* [YOUR TASK]:
Pictures in the records are to be omitted; everything else is copied exactly.
__________
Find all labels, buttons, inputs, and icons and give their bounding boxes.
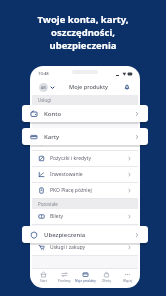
button[interactable]: Oferty <box>96 269 117 286</box>
staticText: Moje produkty <box>75 279 96 283</box>
button[interactable]: Powiadomienia <box>122 82 132 92</box>
button[interactable]: Pożyczki i kredyty <box>32 151 138 166</box>
staticText: AN <box>41 86 46 90</box>
button[interactable]: Profil <box>38 82 56 93</box>
button[interactable]: Start <box>32 269 54 286</box>
staticText: 10:48 <box>38 71 49 77</box>
button[interactable]: Moje produkty <box>75 269 96 286</box>
staticText: Pozostałe <box>38 201 58 207</box>
button[interactable]: Inwestowanie <box>32 167 138 182</box>
staticText: Usługi i zakupy <box>50 244 86 251</box>
staticText: Ubezpieczenia <box>44 231 86 239</box>
button[interactable]: Usługi i zakupy <box>32 240 138 255</box>
staticText: Karty <box>44 133 60 141</box>
staticText: Twoje konta, karty, oszczędności, ubezpi… <box>8 13 158 52</box>
button[interactable]: Konto <box>22 105 148 122</box>
staticText: Konto <box>44 110 62 118</box>
button[interactable]: Ubezpieczenia <box>22 226 148 243</box>
staticText: Oferty <box>102 279 111 283</box>
staticText: Usługi <box>38 97 51 103</box>
staticText: Oszczędzanie <box>50 139 82 146</box>
staticText: Pożyczki i kredyty <box>50 155 91 162</box>
button[interactable]: Więcej <box>117 269 138 286</box>
button[interactable]: PKO Płacę później <box>32 183 138 198</box>
button[interactable]: Karty <box>22 128 148 145</box>
button[interactable]: Przelewy <box>54 269 75 286</box>
staticText: Moje produkty <box>69 83 109 91</box>
staticText: Przelewy <box>58 279 71 283</box>
button[interactable]: Oszczędzanie <box>32 135 138 150</box>
button[interactable]: Bilety <box>32 209 138 224</box>
staticText: Inwestowanie <box>50 171 83 178</box>
staticText: Bilety <box>50 213 64 220</box>
staticText: Start <box>40 279 47 283</box>
staticText: Więcej <box>123 279 133 283</box>
staticText: PKO Płacę później <box>50 187 92 194</box>
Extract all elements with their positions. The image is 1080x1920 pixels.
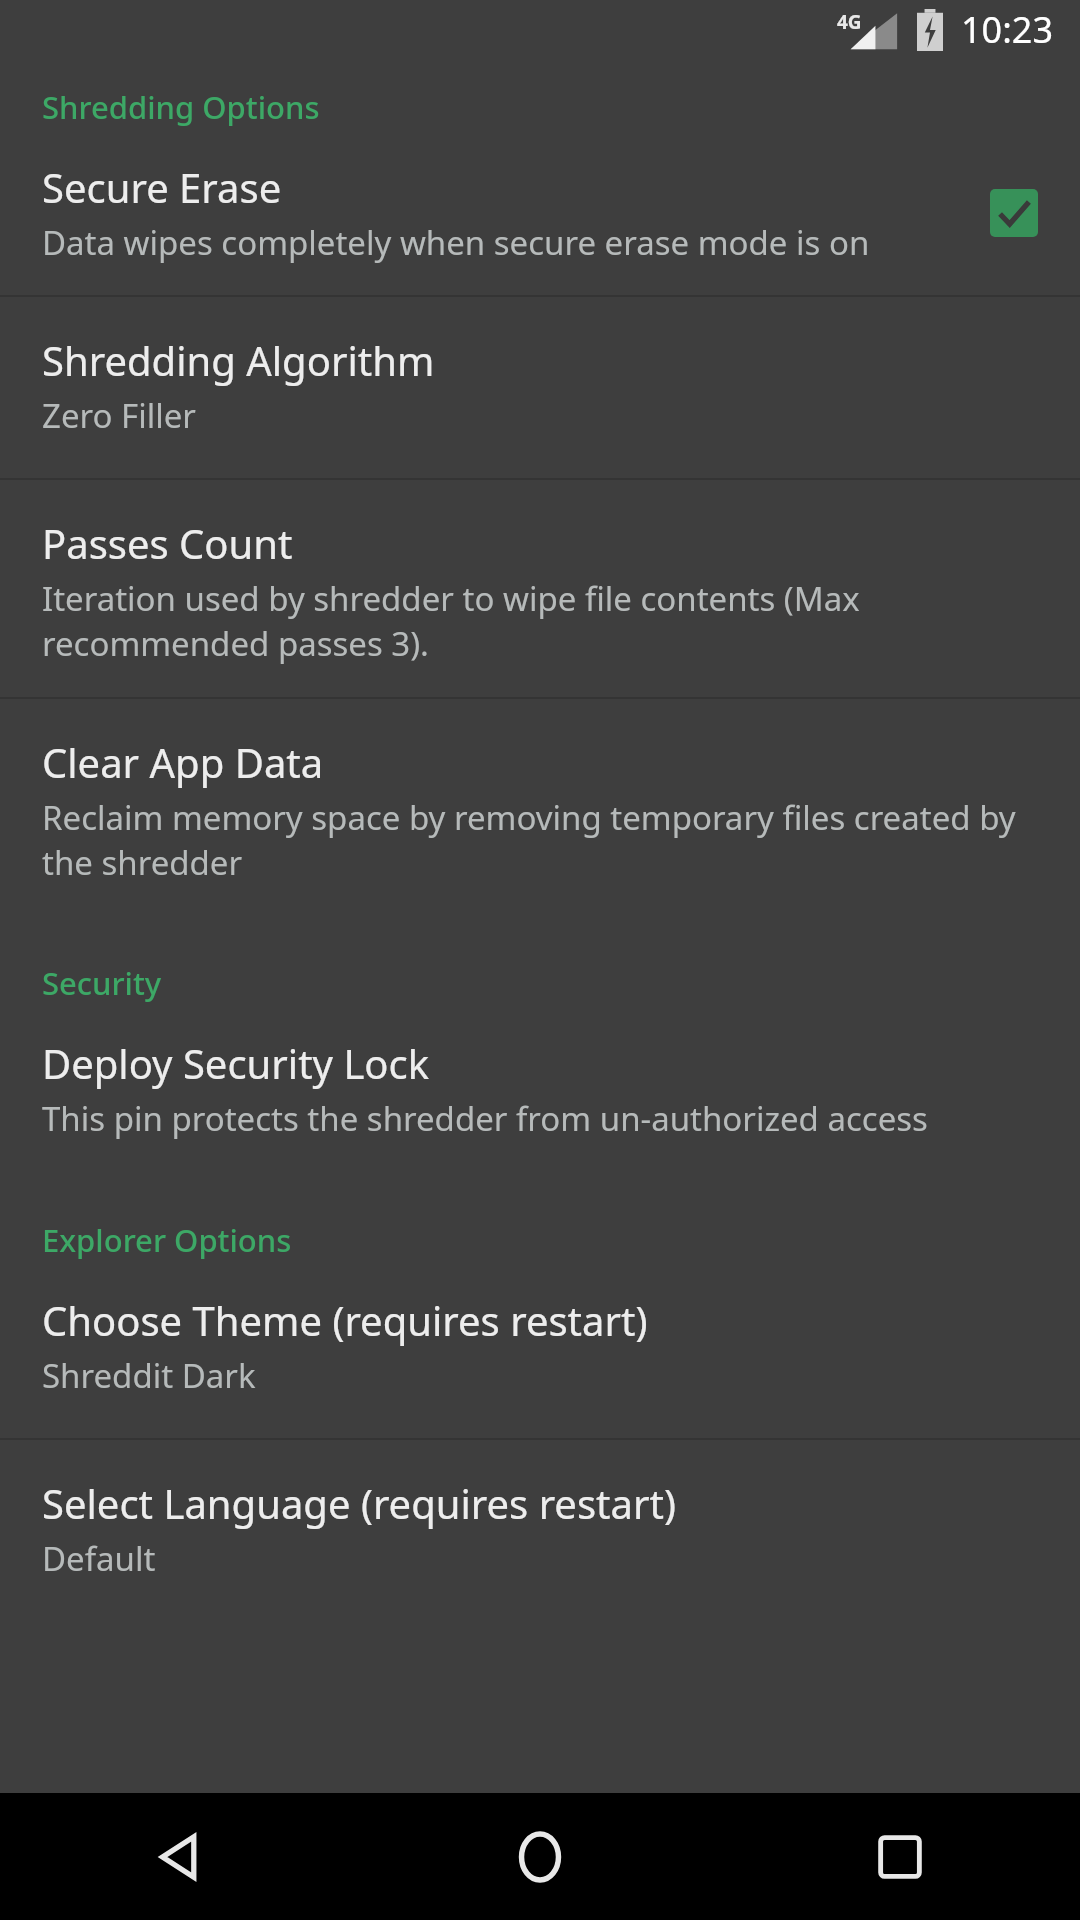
- staticText: Shredding Options: [42, 86, 1080, 128]
- button[interactable]: Clear App Data: [0, 699, 1080, 914]
- staticText: Security: [42, 962, 1080, 1004]
- staticText: Secure Erase: [42, 160, 282, 214]
- button[interactable]: Deploy Security Lock: [0, 1004, 1080, 1171]
- button[interactable]: Secure Erase: [0, 128, 1080, 295]
- button[interactable]: Recent apps: [720, 1793, 1080, 1920]
- button[interactable]: Shredding Algorithm: [0, 297, 1080, 478]
- staticText: This pin protects the shredder from un-a…: [42, 1096, 928, 1141]
- staticText: Iteration used by shredder to wipe file …: [42, 576, 1038, 665]
- staticText: Shredding Algorithm: [42, 333, 435, 387]
- button[interactable]: Secure Erase toggle: [990, 189, 1038, 237]
- staticText: Zero Filler: [42, 393, 196, 438]
- staticText: 10:23: [961, 5, 1054, 54]
- staticText: Passes Count: [42, 516, 293, 570]
- staticText: Clear App Data: [42, 735, 324, 789]
- staticText: Deploy Security Lock: [42, 1036, 430, 1090]
- staticText: Explorer Options: [42, 1219, 1080, 1261]
- button[interactable]: Select Language (requires restart): [0, 1440, 1080, 1601]
- staticText: 4G: [837, 9, 862, 35]
- staticText: Select Language (requires restart): [42, 1476, 676, 1530]
- button[interactable]: Choose Theme (requires restart): [0, 1261, 1080, 1438]
- staticText: Data wipes completely when secure erase …: [42, 220, 870, 265]
- staticText: Shreddit Dark: [42, 1353, 256, 1398]
- button[interactable]: Home: [360, 1793, 720, 1920]
- staticText: Choose Theme (requires restart): [42, 1293, 648, 1347]
- staticText: Default: [42, 1536, 156, 1581]
- button[interactable]: Passes Count: [0, 480, 1080, 697]
- button[interactable]: Back: [0, 1793, 360, 1920]
- staticText: Reclaim memory space by removing tempora…: [42, 795, 1038, 884]
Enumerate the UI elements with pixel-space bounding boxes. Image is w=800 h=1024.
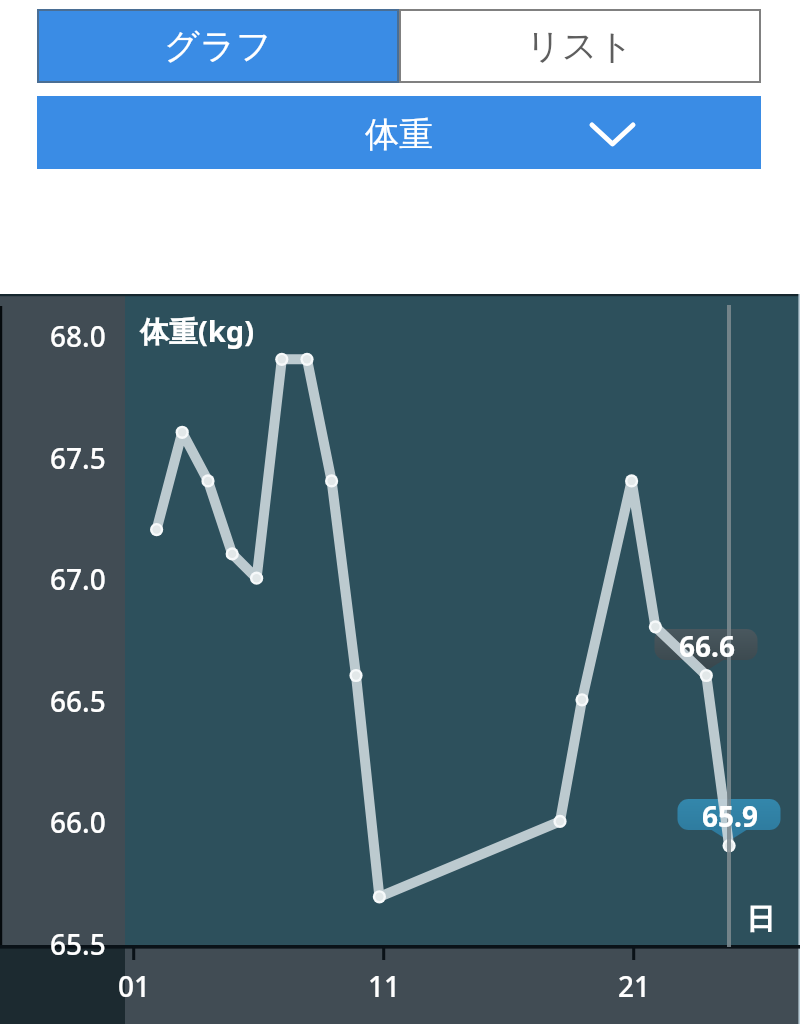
staticText: 01 [118,967,151,1005]
staticText: 65.9 [702,797,758,828]
staticText: 67.5 [50,439,106,477]
button[interactable]: グラフ [37,9,399,83]
staticText: 11 [368,967,401,1005]
staticText: 68.0 [50,317,106,355]
staticText: 66.5 [50,682,106,720]
staticText: 66.6 [679,627,735,658]
staticText: 日 [746,901,775,938]
staticText: グラフ [164,24,272,68]
staticText: 21 [618,967,651,1005]
button[interactable]: リスト [399,9,761,83]
button[interactable]: 体重 chart [0,294,800,1024]
staticText: 体重 [365,113,433,156]
button[interactable]: 体重 selector [37,96,761,169]
staticText: リスト [526,24,634,68]
staticText: 体重(kg) [140,311,254,351]
staticText: 67.0 [50,560,106,598]
staticText: 65.5 [50,925,106,963]
staticText: 66.0 [50,803,106,841]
__________
* [FINISHED TASK]:
Find all labels, buttons, inputs, and icons and give their bounding boxes.
button[interactable]: Oferty <box>96 269 117 286</box>
staticText: Moje produkty <box>75 279 96 283</box>
button[interactable]: Powiadomienia <box>122 82 132 92</box>
button[interactable]: Pożyczki i kredyty <box>32 151 138 166</box>
staticText: AN <box>41 86 46 90</box>
button[interactable]: Profil <box>38 82 56 93</box>
button[interactable]: Start <box>32 269 54 286</box>
staticText: 10:48 <box>38 71 49 77</box>
button[interactable]: Moje produkty <box>75 269 96 286</box>
staticText: Pozostałe <box>38 201 58 207</box>
button[interactable]: Inwestowanie <box>32 167 138 182</box>
staticText: Usługi i zakupy <box>50 244 86 251</box>
staticText: Ubezpieczenia <box>44 231 86 239</box>
button[interactable]: Usługi i zakupy <box>32 240 138 255</box>
staticText: Karty <box>44 133 60 141</box>
staticText: Twoje konta, karty, oszczędności, ubezpi… <box>8 13 158 52</box>
button[interactable]: Konto <box>22 105 148 122</box>
staticText: Konto <box>44 110 62 118</box>
button[interactable]: Ubezpieczenia <box>22 226 148 243</box>
staticText: Oferty <box>102 279 111 283</box>
staticText: Usługi <box>38 97 51 103</box>
staticText: Oszczędzanie <box>50 139 82 146</box>
staticText: Pożyczki i kredyty <box>50 155 91 162</box>
button[interactable]: Więcej <box>117 269 138 286</box>
button[interactable]: PKO Płacę później <box>32 183 138 198</box>
button[interactable]: Karty <box>22 128 148 145</box>
button[interactable]: Przelewy <box>54 269 75 286</box>
staticText: Moje produkty <box>69 83 109 91</box>
staticText: Przelewy <box>58 279 71 283</box>
button[interactable]: Oszczędzanie <box>32 135 138 150</box>
button[interactable]: Bilety <box>32 209 138 224</box>
staticText: Inwestowanie <box>50 171 83 178</box>
staticText: Bilety <box>50 213 64 220</box>
staticText: Start <box>40 279 47 283</box>
staticText: Więcej <box>123 279 133 283</box>
staticText: PKO Płacę później <box>50 187 92 194</box>
Extract all elements with their positions. The image is 1080x1920 pixels.
- staticText: Shredding Options: [42, 86, 1080, 128]
- button[interactable]: Clear App Data: [0, 699, 1080, 914]
- staticText: Security: [42, 962, 1080, 1004]
- staticText: Secure Erase: [42, 160, 282, 214]
- button[interactable]: Deploy Security Lock: [0, 1004, 1080, 1171]
- button[interactable]: Secure Erase: [0, 128, 1080, 295]
- button[interactable]: Recent apps: [720, 1793, 1080, 1920]
- button[interactable]: Shredding Algorithm: [0, 297, 1080, 478]
- staticText: This pin protects the shredder from un-a…: [42, 1096, 928, 1141]
- staticText: Iteration used by shredder to wipe file …: [42, 576, 1038, 665]
- staticText: Shredding Algorithm: [42, 333, 435, 387]
- button[interactable]: Secure Erase toggle: [990, 189, 1038, 237]
- staticText: Zero Filler: [42, 393, 196, 438]
- staticText: 10:23: [961, 5, 1054, 54]
- staticText: Passes Count: [42, 516, 293, 570]
- staticText: Clear App Data: [42, 735, 324, 789]
- staticText: Deploy Security Lock: [42, 1036, 430, 1090]
- staticText: Explorer Options: [42, 1219, 1080, 1261]
- button[interactable]: Select Language (requires restart): [0, 1440, 1080, 1601]
- staticText: 4G: [837, 9, 862, 35]
- staticText: Select Language (requires restart): [42, 1476, 676, 1530]
- button[interactable]: Choose Theme (requires restart): [0, 1261, 1080, 1438]
- staticText: Data wipes completely when secure erase …: [42, 220, 870, 265]
- staticText: Shreddit Dark: [42, 1353, 256, 1398]
- button[interactable]: Home: [360, 1793, 720, 1920]
- staticText: Choose Theme (requires restart): [42, 1293, 648, 1347]
- staticText: Default: [42, 1536, 156, 1581]
- button[interactable]: Passes Count: [0, 480, 1080, 697]
- button[interactable]: Back: [0, 1793, 360, 1920]
- staticText: Reclaim memory space by removing tempora…: [42, 795, 1038, 884]
Enumerate the UI elements with pixel-space bounding boxes. Image is w=800 h=1024.
staticText: 01 [118,967,151,1005]
staticText: 65.9 [702,797,758,828]
staticText: 67.5 [50,439,106,477]
button[interactable]: グラフ [37,9,399,83]
staticText: 11 [368,967,401,1005]
staticText: 68.0 [50,317,106,355]
staticText: 66.5 [50,682,106,720]
staticText: 66.6 [679,627,735,658]
staticText: 日 [746,901,775,938]
staticText: グラフ [164,24,272,68]
staticText: 21 [618,967,651,1005]
button[interactable]: リスト [399,9,761,83]
button[interactable]: 体重 chart [0,294,800,1024]
staticText: 体重 [365,113,433,156]
button[interactable]: 体重 selector [37,96,761,169]
staticText: リスト [526,24,634,68]
staticText: 体重(kg) [140,311,254,351]
staticText: 67.0 [50,560,106,598]
staticText: 65.5 [50,925,106,963]
staticText: 66.0 [50,803,106,841]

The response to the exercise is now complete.